BEGIN Input records
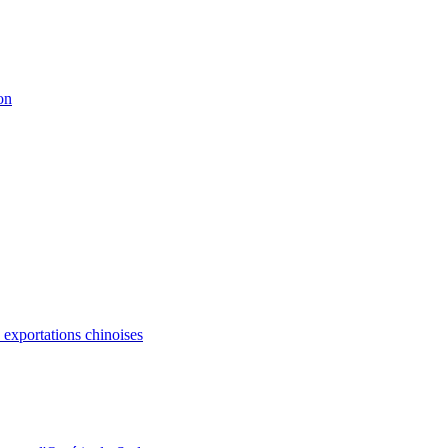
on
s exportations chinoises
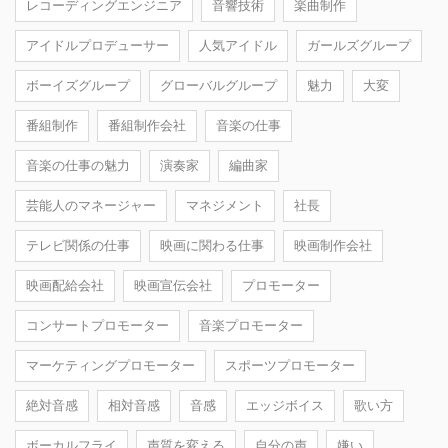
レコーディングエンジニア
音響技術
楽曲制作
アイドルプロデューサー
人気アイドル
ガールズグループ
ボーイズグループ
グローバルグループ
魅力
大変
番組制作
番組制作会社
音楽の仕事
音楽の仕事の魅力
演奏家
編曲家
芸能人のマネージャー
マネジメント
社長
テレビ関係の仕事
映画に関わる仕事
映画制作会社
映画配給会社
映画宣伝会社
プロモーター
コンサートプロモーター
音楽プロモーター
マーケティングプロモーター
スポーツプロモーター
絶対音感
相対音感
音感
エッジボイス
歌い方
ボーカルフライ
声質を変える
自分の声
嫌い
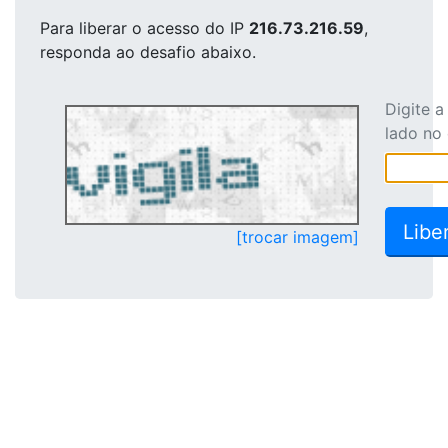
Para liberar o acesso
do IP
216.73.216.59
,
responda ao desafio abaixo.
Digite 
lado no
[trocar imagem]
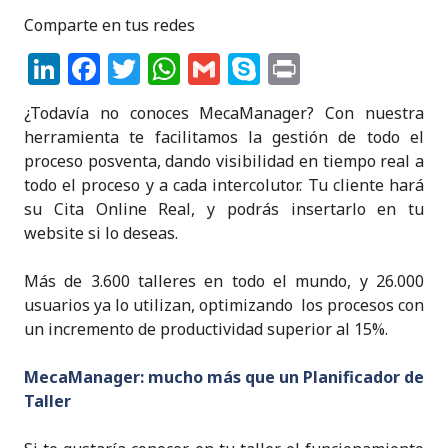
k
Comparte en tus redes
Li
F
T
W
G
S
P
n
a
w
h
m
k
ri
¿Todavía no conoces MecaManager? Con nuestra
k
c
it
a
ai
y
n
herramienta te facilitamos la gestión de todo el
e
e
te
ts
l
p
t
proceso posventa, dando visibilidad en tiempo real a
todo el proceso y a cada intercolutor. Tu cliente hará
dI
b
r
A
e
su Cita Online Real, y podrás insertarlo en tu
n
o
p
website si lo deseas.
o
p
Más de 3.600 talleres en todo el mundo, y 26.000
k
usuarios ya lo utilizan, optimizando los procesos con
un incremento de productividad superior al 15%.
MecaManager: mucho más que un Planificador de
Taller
END Input records
Task description -
Only the number is wanted: how many lines in the data include the word "todo"?

Exercise response -
3